Matillion Dpc Post - Datahub

Capabilities

OpenLineage Namespace Mapping

Optional configuration to map OpenLineage namespace URIs to DataHub platform information. Without this, the connector extracts platform type from URIs with default environment.

Fields:

platform_instance: Platform instance identifier (must match source ingestion)
database / schema: Defaults for incomplete dataset names from OpenLineage
- 3-tier platforms (Snowflake, Postgres, Redshift): database.schema.table
- 2-tier platforms (MySQL, Hive): schema.table
convert_urns_to_lowercase: Normalize URNs to lowercase (use true for Snowflake)
env: Environment tag (PROD, DEV, etc.)

Fallback behavior: Unmapped namespaces extract platform type from the URI (e.g., postgresql://... → postgres) without platform instance assignment.
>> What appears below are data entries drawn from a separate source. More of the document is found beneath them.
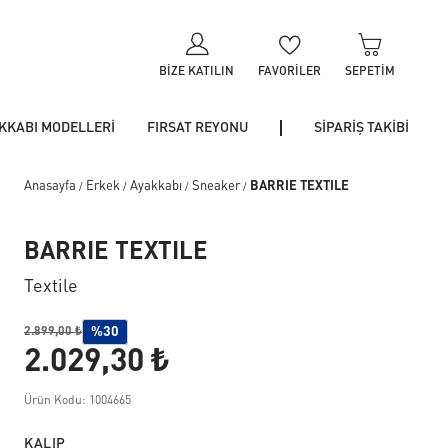
BIZE KATILIN
FAVORILER
SEPETIM
KKABI MODELLERİ
FIRSAT REYONU
SİPARİŞ TAKİBİ
Anasayfa
Erkek
Ayakkabı
Sneaker
BARRIE TEXTILE
/
/
/
/
BARRIE TEXTILE
Textile
%30
2.899,00 ₺
2.029,30 ₺
Ürün Kodu: 1004665
KALIP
SQL Parsing for Column-Level Lineage

Enable parse_sql_for_lineage: true to parse SQL queries from OpenLineage events for additional column-level lineage.

Requirements:

DataHub graph connection configured
Schema information in OpenLineage events

Platform-Specific Handling

Snowflake: Use convert_urns_to_lowercase: true in namespace mapping

BigQuery: 3-tier naming (project.dataset.table). Set database: project-id, schema: dataset-name

MySQL / 2-tier: 2-tier naming (schema.table). Set schema only

Postgres / Redshift: 3-tier naming (database.schema.table). Set both database and schema

Filtering Options

The connector supports flexible regex-based filtering to control what metadata is ingested.

Project Filtering

yaml

project_patterns:
  allow: ["^prod-.*", "^staging-.*"]
  deny: [".*-deprecated$"]

Environment Filtering

yaml

environment_patterns:
  allow: ["^production$", "^staging$"]
  deny: ["^sandbox.*"]

Pipeline Filtering

yaml

pipeline_patterns:
  allow: [".*"]
  deny: ["^test_.*", ".*_backup$"]

Streaming Pipeline Filtering

yaml

streaming_pipeline_patterns:
  allow: ["^cdc_.*"]
  deny: [".*_test$"]

All patterns are case-insensitive by default and support full regex syntax. Deny patterns take precedence over allow patterns.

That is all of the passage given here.